Work to be completed
Look in the listing below for the line that has "Pourquoi dois-je m’inscrire après tout?", then return it and each following line up to and including the one with "destino. En algunas", exactly and without pictures.

--- Data records Enclosed Below ---

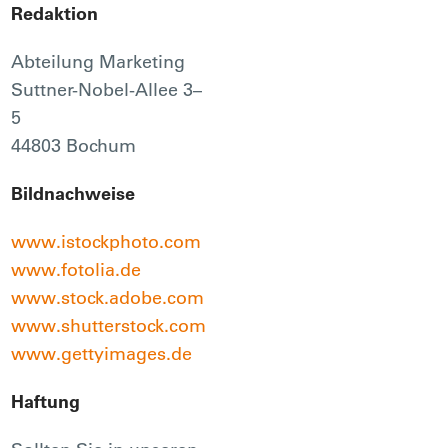
Redaktion
Abteilung Marketing
Suttner-Nobel-Allee 3–
5
44803 Bochum
Bildnachweise
www.istockphoto.com
www.fotolia.de
www.stock.adobe.com
www.shutterstock.com
www.gettyimages.de
Haftung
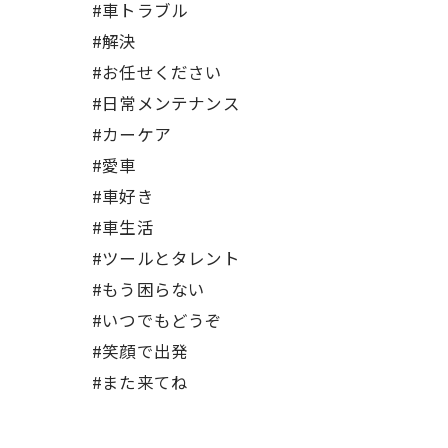
#車トラブル
#解決
#お任せください
#日常メンテナンス
#カーケア
#愛車
#車好き
#車生活
#ツールとタレント
#もう困らない
#いつでもどうぞ
#笑顔で出発
#また来てね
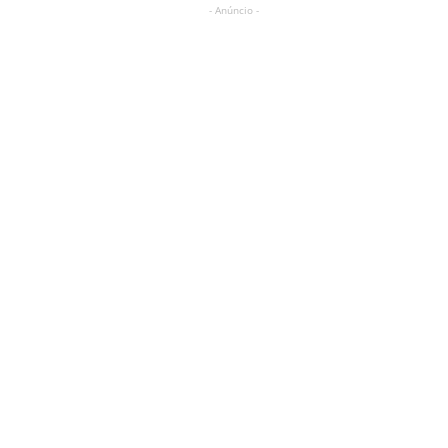
- Anúncio -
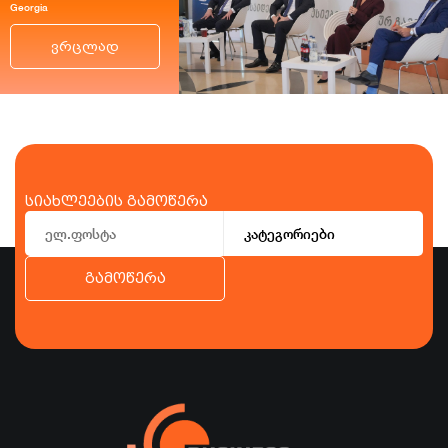
Georgia
ვრცლად
სიახლეების გამოწერა
კატეგორიები
გამოწერა
ბიზნესი
ეკონომიკა
ტურიზმი
ფინანსები
ჯანდაცვა
სპორტი
სხვა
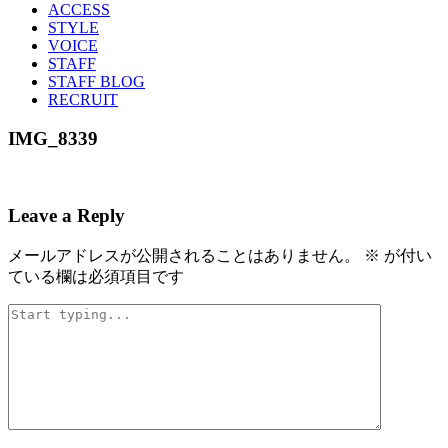
ACCESS
STYLE
VOICE
STAFF
STAFF BLOG
RECRUIT
IMG_8339
Leave a Reply
メールアドレスが公開されることはありません。
※
が付い
ている欄は必須項目です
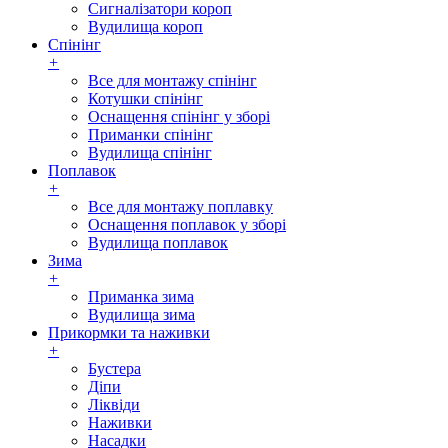
Сигналізатори короп
Вудилища короп
Спінінг
+
Все для монтажу спінінг
Котушки спінінг
Оснащення спінінг у зборі
Приманки спінінг
Вудилища спінінг
Поплавок
+
Все для монтажу поплавку
Оснащення поплавок у зборі
Вудилища поплавок
Зима
+
Приманка зима
Вудилища зима
Прикормки та наживки
+
Бустера
Діпи
Ліквіди
Наживки
Насадки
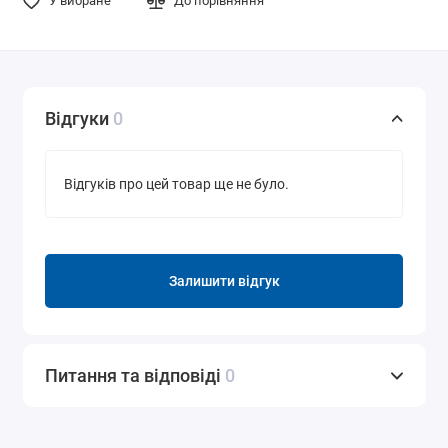
У вибране
До порівняння
Відгуки
0
Відгуків про цей товар ще не було.
Залишити відгук
Питання та відповіді
0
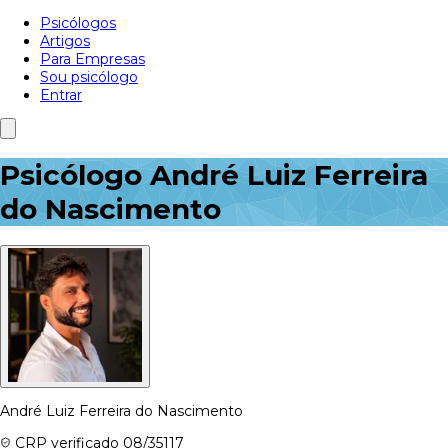
Psicólogos
Artigos
Para Empresas
Sou psicólogo
Entrar
Psicólogo André Luiz Ferreira
do Nascimento
André Luiz Ferreira do Nascimento
CRP verificado
08/35117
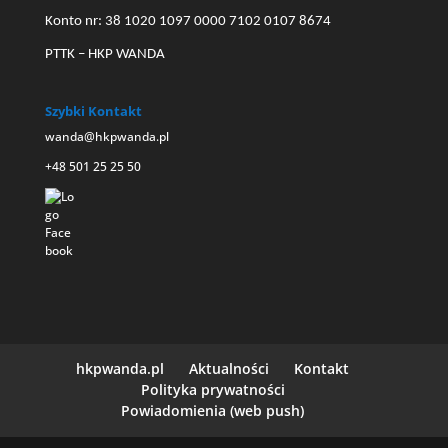
Konto nr: 38 1020 1097 0000 7102 0107 8674
PTTK – HKP WANDA
Szybki Kontakt
wanda@hkpwanda.pl
+48 501 25 25 50
hkpwanda.pl
Aktualności
Kontakt
Polityka prywatności
Powiadomienia (web push)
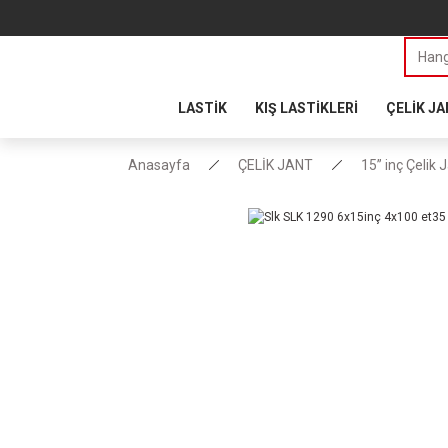
LASTİK
KIŞ LASTİKLERİ
ÇELİK J
Anasayfa
ÇELİK JANT
15” inç Çelik 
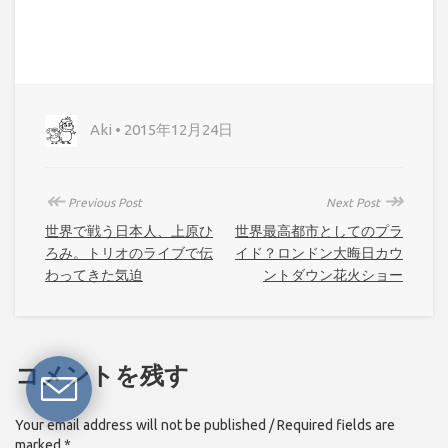
Aki • 2015年12月24日
↞
↠
Previous Post
Next Post
世界で戦う日本人、上原ひ
世界最高都市としてのプラ
ろみ。トリオのライブで伝
イド？ロンドン大晦日カウ
わってきた気迫
ントダウン花火ショー
コメントを残す
Your email address will not be published / Required fields are
marked *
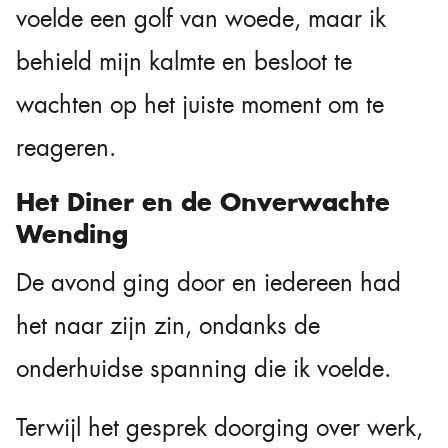
voelde een golf van woede, maar ik
behield mijn kalmte en besloot te
wachten op het juiste moment om te
reageren.
Het Diner en de Onverwachte
Wending
De avond ging door en iedereen had
het naar zijn zin, ondanks de
onderhuidse spanning die ik voelde.
Terwijl het gesprek doorging over werk,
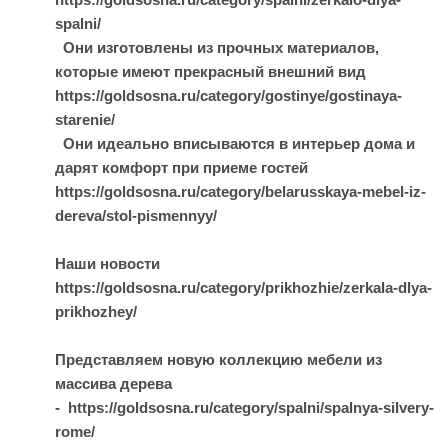
spalni/
Они изготовлены из прочных материалов,
которые имеют прекрасный внешний вид
https://goldsosna.ru/category/gostinye/gostinaya-
starenie/
Они идеально вписываются в интерьер дома и
дарят комфорт при приеме гостей
https://goldsosna.ru/category/belarusskaya-mebel-iz-
dereva/stol-pismennyy/
Наши новости
https://goldsosna.ru/category/prikhozhie/zerkala-dlya-
prikhozhey/
Представляем новую коллекцию мебели из
массива дерева
- https://goldsosna.ru/category/spalni/spalnya-silvery-
rome/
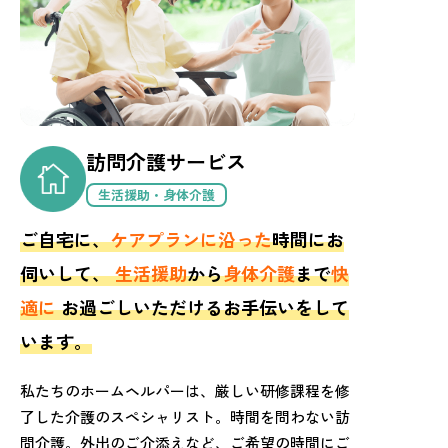
訪問介護サービス
生活援助・身体介護
ご自宅に、
ケアプランに沿った
時間にお
伺いして、
生活援助
から
身体介護
まで
快
適に
お過ごしいただけるお手伝いをして
います。
私たちのホームヘルパーは、厳しい研修課程を修
了した介護のスペシャリスト。時間を問わない訪
問介護。外出のご介添えなど、ご希望の時間にご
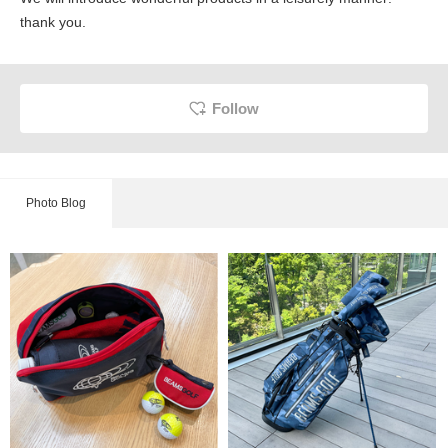
thank you.
Follow
Photo Blog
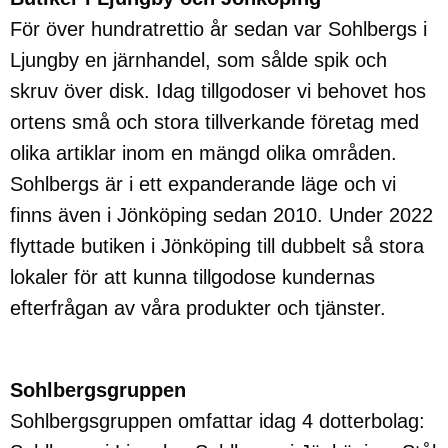
För över hundratrettio år sedan var Sohlbergs i
Ljungby en järnhandel, som sålde spik och
skruv över disk. Idag tillgodoser vi behovet hos
ortens små och stora tillverkande företag med
olika artiklar inom en mängd olika områden.
Sohlbergs är i ett expanderande läge och vi
finns även i Jönköping sedan 2010. Under 2022
flyttade butiken i Jönköping till dubbelt så stora
lokaler för att kunna tillgodose kundernas
efterfrågan av våra produkter och tjänster.
Sohlbergsgruppen
Sohlbergsgruppen omfattar idag 4 dotterbolag:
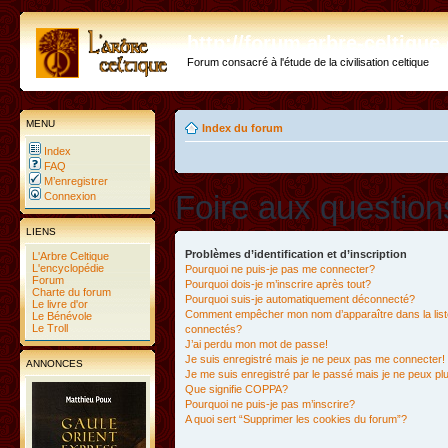
http://forum.arbre-celtiqu
Forum consacré à l'étude de la civilisation celtique
MENU
Index du forum
Index
FAQ
M’enregistrer
Foire aux questio
Connexion
LIENS
Problèmes d’identification et d’inscription
L'Arbre Celtique
L'encyclopédie
Pourquoi ne puis-je pas me connecter?
Forum
Pourquoi dois-je m’inscrire après tout?
Charte du forum
Pourquoi suis-je automatiquement déconnecté?
Le livre d'or
Comment empêcher mon nom d’apparaître dans la liste
Le Bénévole
Le Troll
connectés?
J’ai perdu mon mot de passe!
Je suis enregistré mais je ne peux pas me connecter!
ANNONCES
Je me suis enregistré par le passé mais je ne peux p
Que signifie COPPA?
Pourquoi ne puis-je pas m’inscrire?
A quoi sert “Supprimer les cookies du forum”?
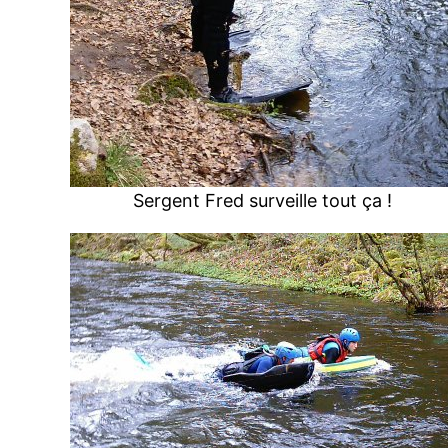
Sergent Fred surveille tout ça !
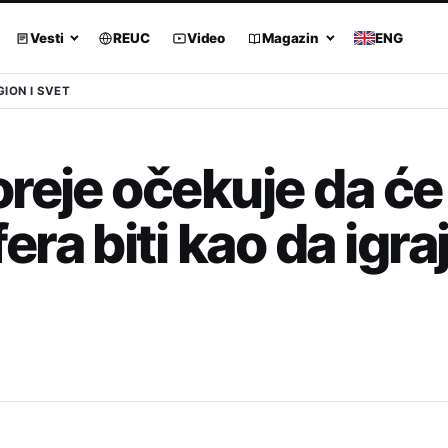
Vesti
REUC
Video
Magazin
ENG
GION I SVET
reje očekuje da će
ra biti kao da igra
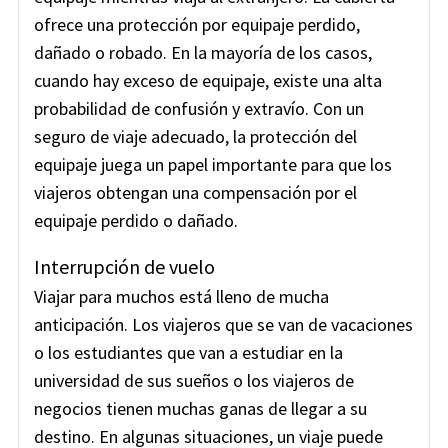
ofrece una protección por equipaje perdido,
dañado o robado. En la mayoría de los casos,
cuando hay exceso de equipaje, existe una alta
probabilidad de confusión y extravío. Con un
seguro de viaje adecuado, la protección del
equipaje juega un papel importante para que los
viajeros obtengan una compensación por el
equipaje perdido o dañado.
Interrupción de vuelo
Viajar para muchos está lleno de mucha
anticipación. Los viajeros que se van de vacaciones
o los estudiantes que van a estudiar en la
universidad de sus sueños o los viajeros de
negocios tienen muchas ganas de llegar a su
destino. En algunas situaciones, un viaje puede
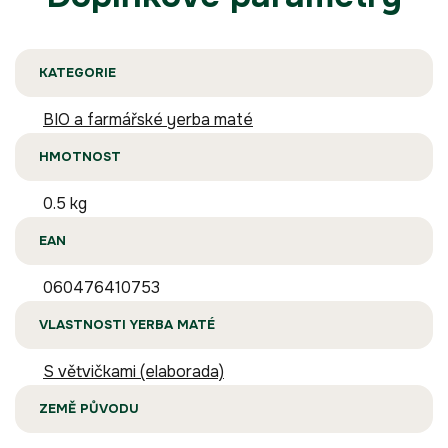
KATEGORIE
BIO a farmářské yerba maté
HMOTNOST
0.5 kg
EAN
060476410753
VLASTNOSTI YERBA MATÉ
S větvičkami (elaborada)
ZEMĚ PŮVODU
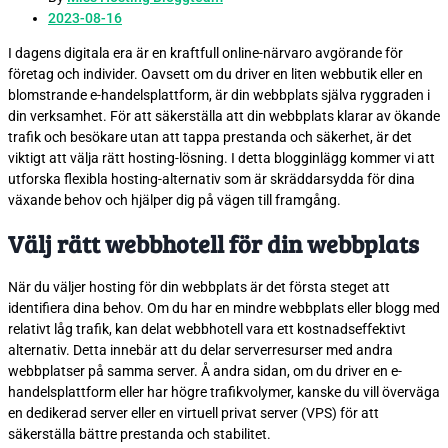
2023-08-16
I dagens digitala era är en kraftfull online-närvaro avgörande för
företag och individer. Oavsett om du driver en liten webbutik eller en
blomstrande e-handelsplattform, är din webbplats själva ryggraden i
din
verksamhet. För att säkerställa att din webbplats klarar av ökande
trafik och besökare utan att tappa prestanda och säkerhet, är det
viktigt att välja rätt hosting-lösning. I detta blogginlägg kommer vi att
utforska flexibla hosting-alternativ som är skräddarsydda för dina
växande behov och hjälper dig på vägen till framgång.
Välj rätt webbhotell för din webbplats
När du väljer hosting för din webbplats är det första steget att
identifiera dina behov. Om du har en mindre webbplats eller blogg med
relativt låg trafik, kan delat webbhotell vara ett kostnadseffektivt
alternativ. Detta innebär att du delar serverresurser med andra
webbplatser på samma server. Å andra sidan, om du driver en e-
handelsplattform eller har högre trafikvolymer, kanske du vill överväga
en dedikerad server eller en virtuell privat server (VPS) för att
säkerställa bättre prestanda och stabilitet.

--- End of Enclosed Data records ---

The answer
Pourquoi dois-je m’inscrire après tout?
Charte du forum
Pourquoi suis-je automatiquement déconnecté?
Le livre d'or
Comment empêcher mon nom d’apparaître dans la liste
Le Bénévole
Le Troll
connectés?
J’ai perdu mon mot de passe!
Je suis enregistré mais je ne peux pas me connecter!
ANNONCES
Je me suis enregistré par le passé mais je ne peux p
Que signifie COPPA?
Pourquoi ne puis-je pas m’inscrire?
A quoi sert “Supprimer les cookies du forum”?
Sergent Fred surveille tout ça !
Vesti
REUC
Video
Magazin
ENG
GION I SVET
reje očekuje da će
ra biti kao da igra
ofrece una protección por equipaje perdido,
dañado o robado. En la mayoría de los casos,
cuando hay exceso de equipaje, existe una alta
probabilidad de confusión y extravío. Con un
seguro de viaje adecuado, la protección del
equipaje juega un papel importante para que los
viajeros obtengan una compensación por el
equipaje perdido o dañado.
Interrupción de vuelo
Viajar para muchos está lleno de mucha
anticipación. Los viajeros que se van de vacaciones
o los estudiantes que van a estudiar en la
universidad de sus sueños o los viajeros de
negocios tienen muchas ganas de llegar a su
destino. En algunas situaciones, un viaje puede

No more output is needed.